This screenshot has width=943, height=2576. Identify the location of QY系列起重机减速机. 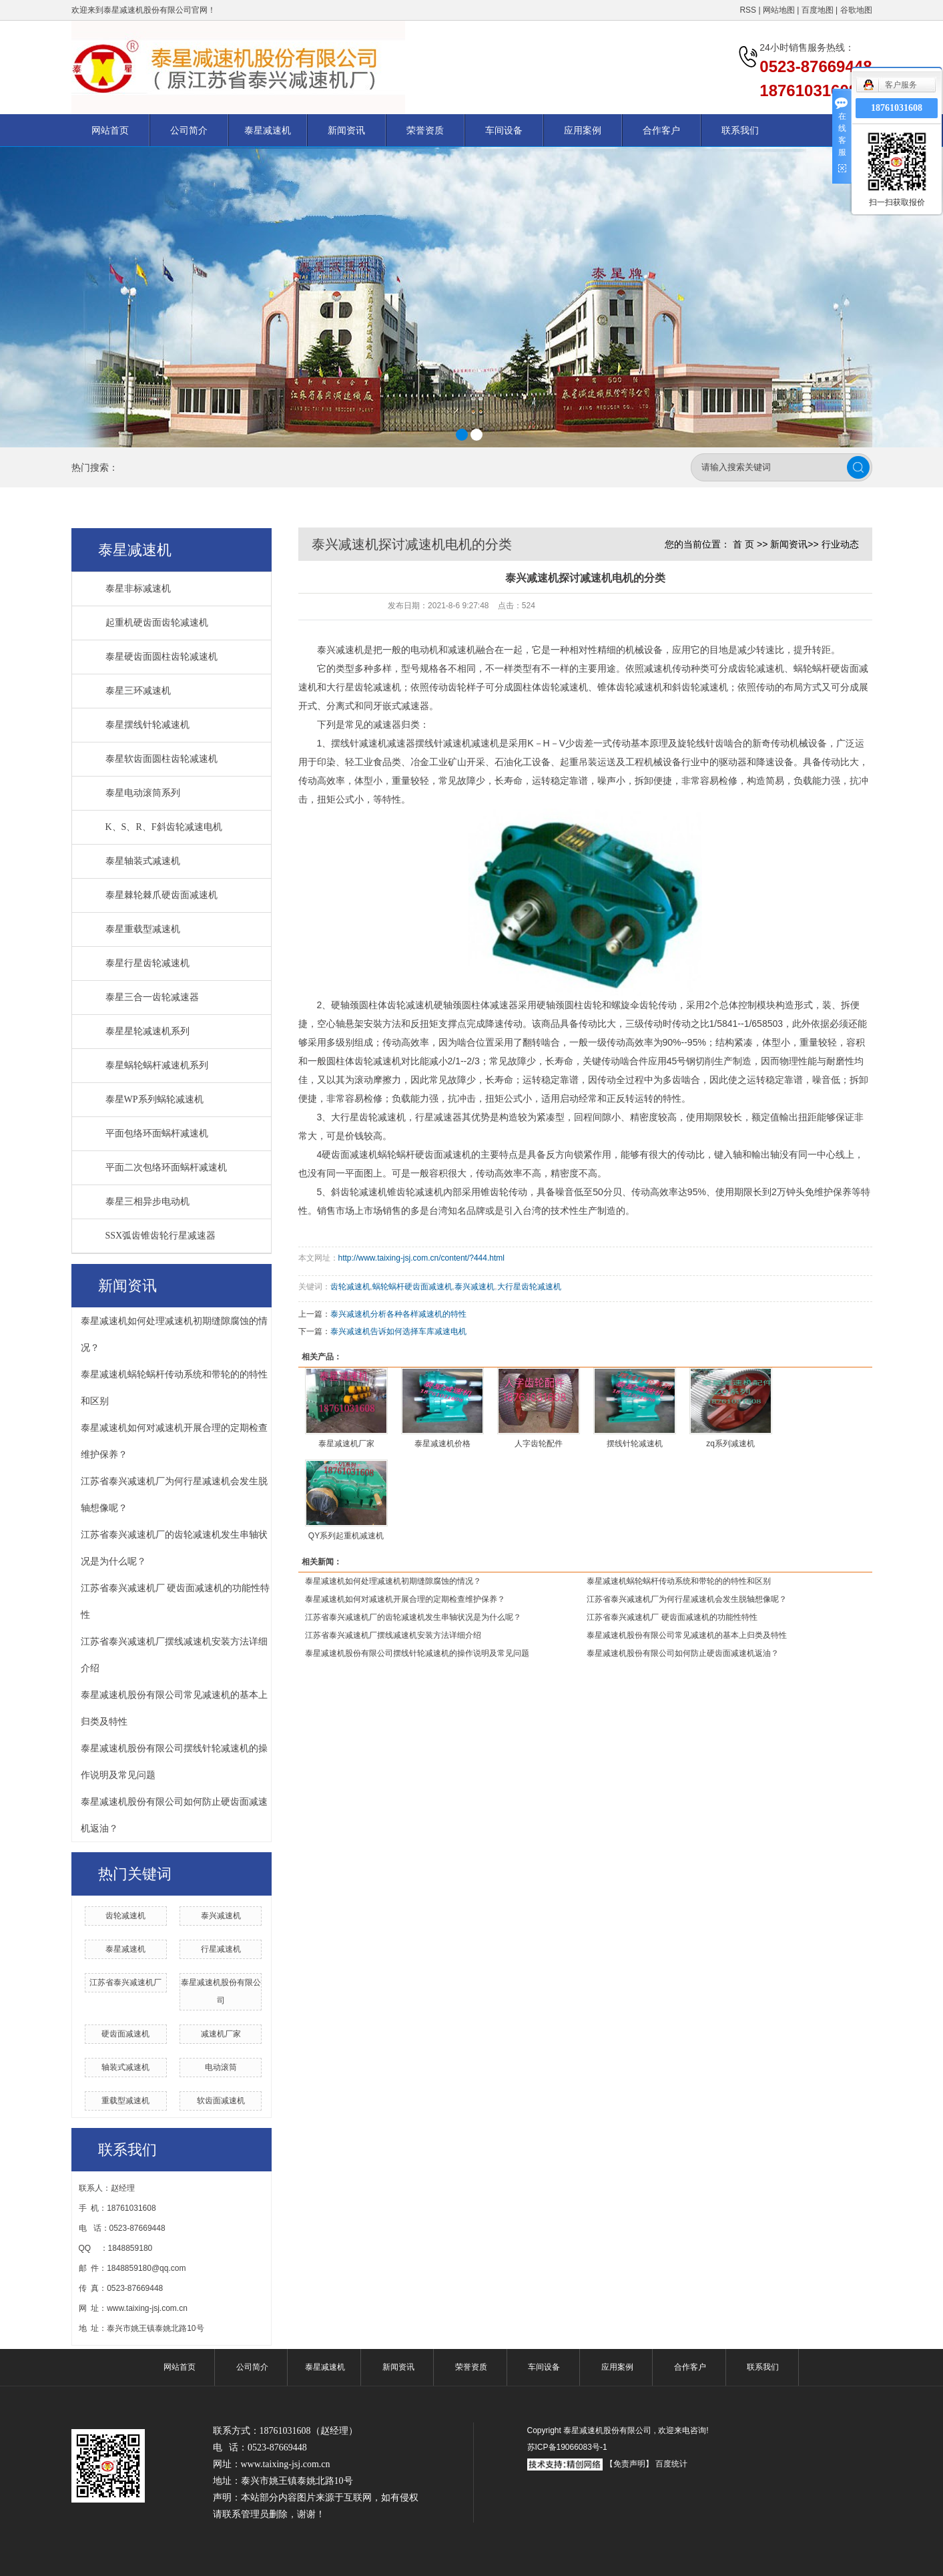
(346, 1535).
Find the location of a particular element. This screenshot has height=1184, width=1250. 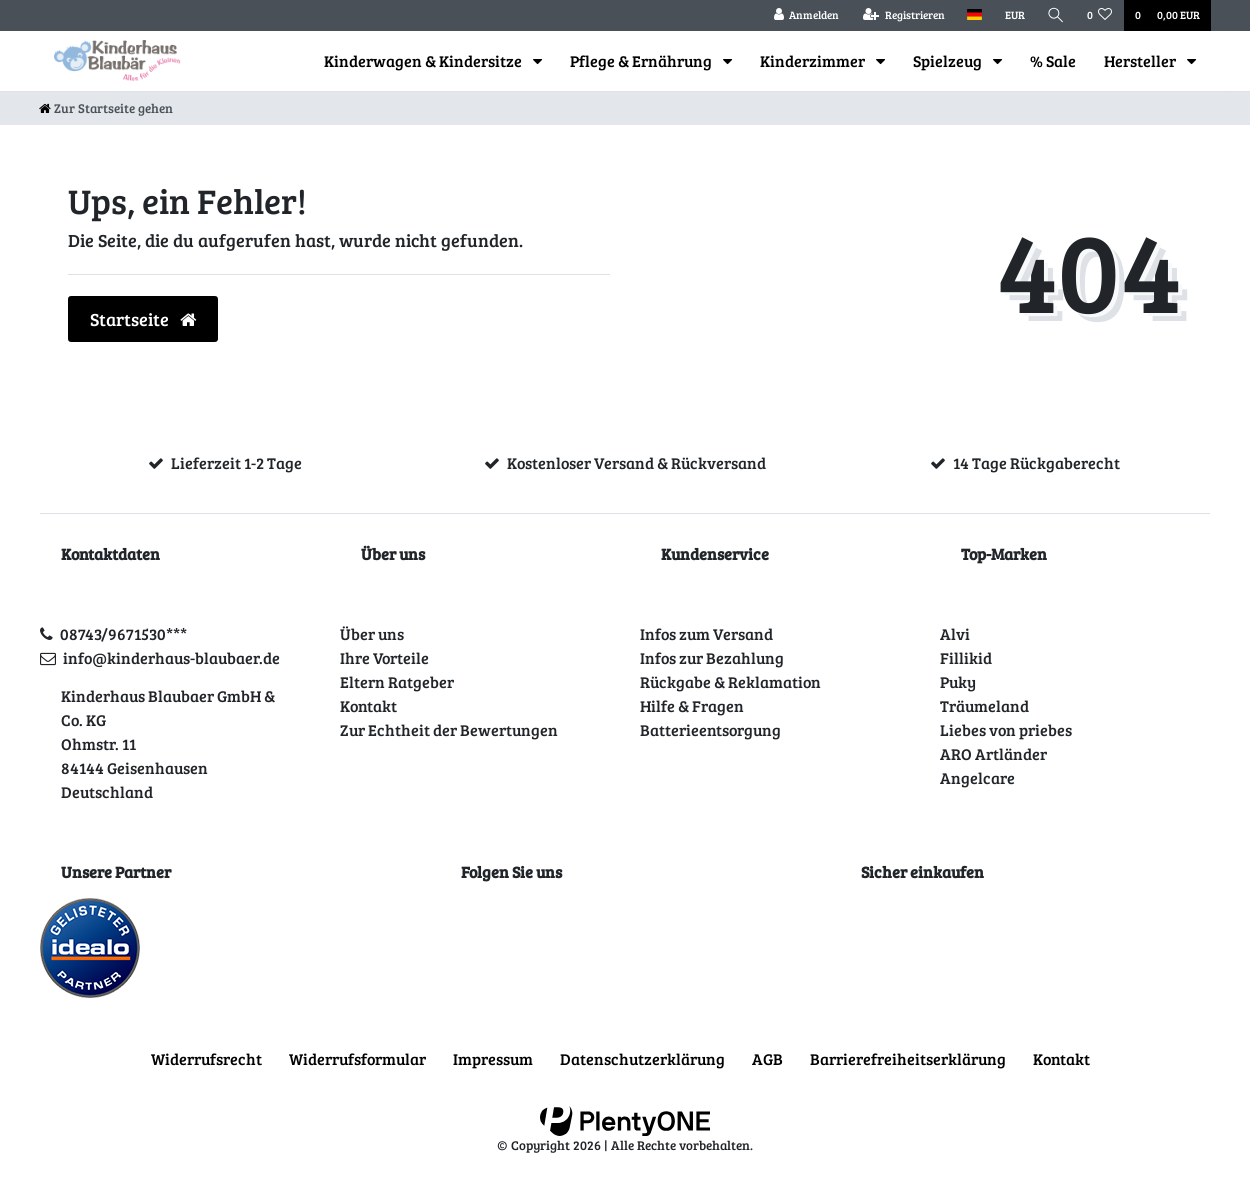

Puky is located at coordinates (958, 681).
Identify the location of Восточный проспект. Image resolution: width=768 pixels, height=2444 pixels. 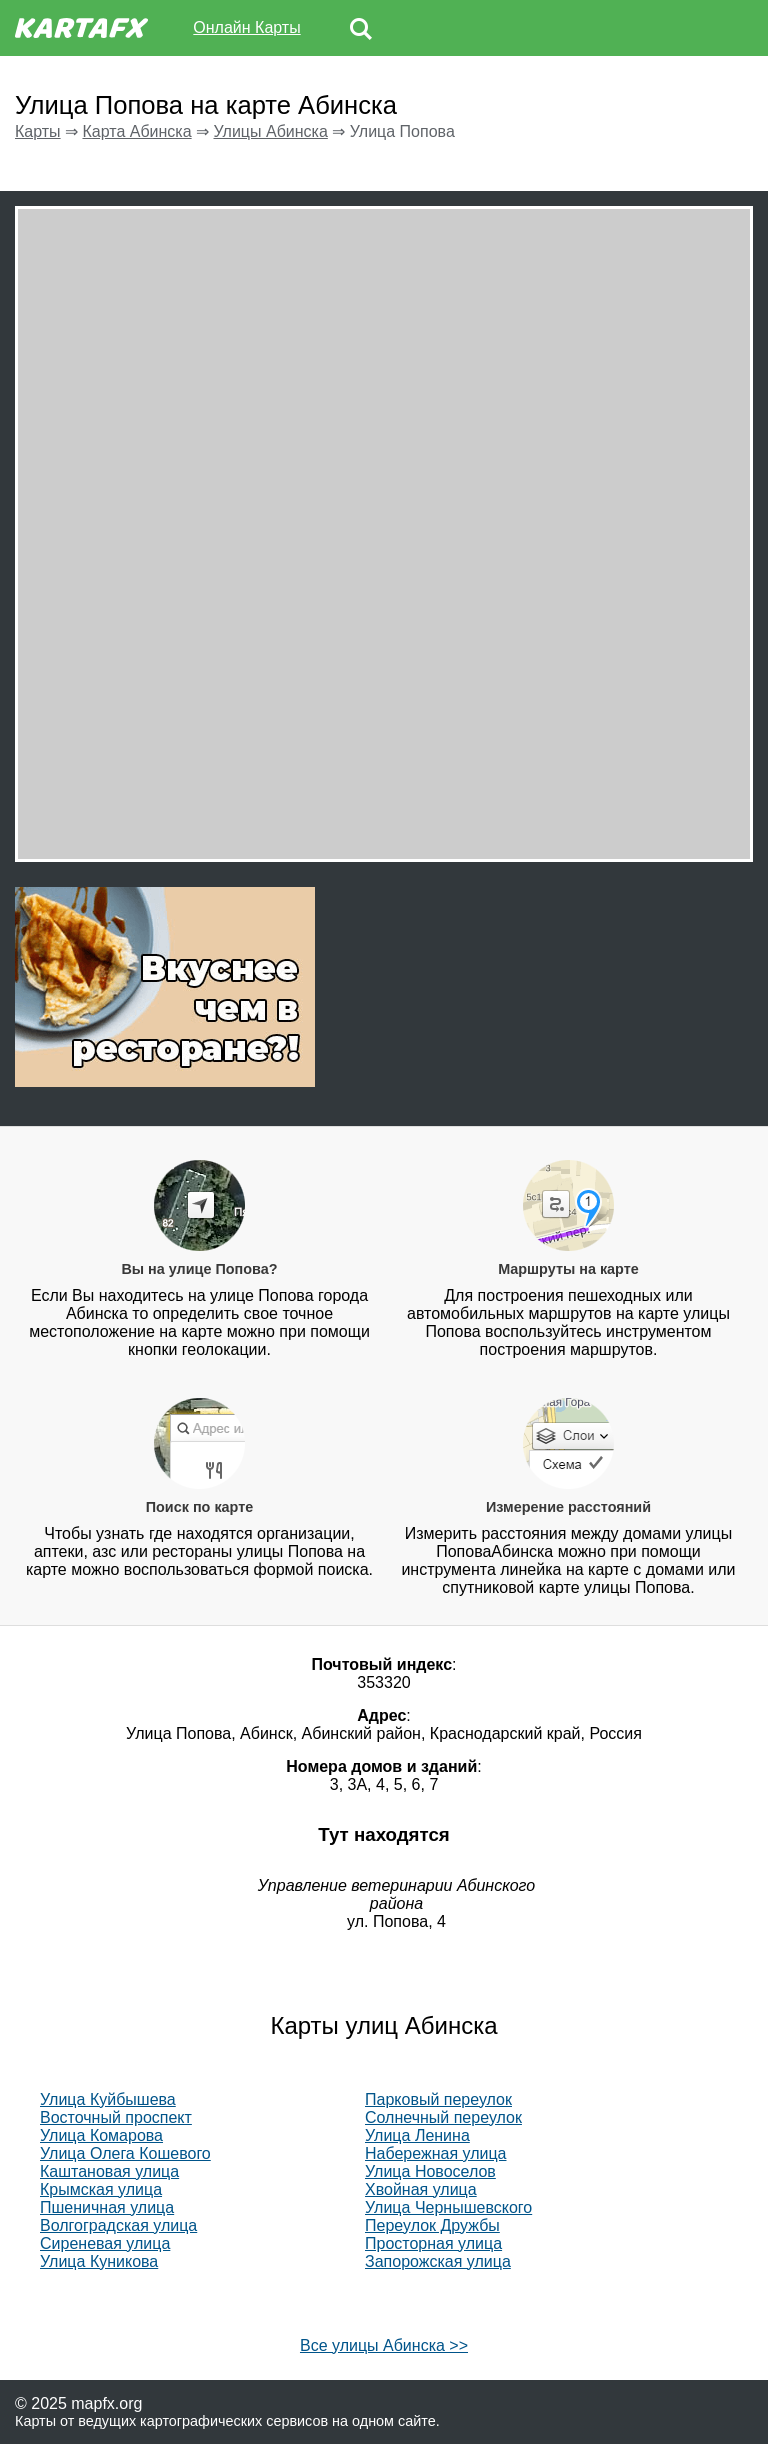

**EXERCISE:**
All of the material shown above needs to be duplicated exactly. Omit every picture.

**TASK RESPONSE:**
This screenshot has width=943, height=2576. Identify the location of QY系列起重机减速机. 
(346, 1535).
Find the location of a particular element. This screenshot has height=1184, width=1250. 

Puky is located at coordinates (958, 681).
Identify the location of Восточный проспект. Image resolution: width=768 pixels, height=2444 pixels. 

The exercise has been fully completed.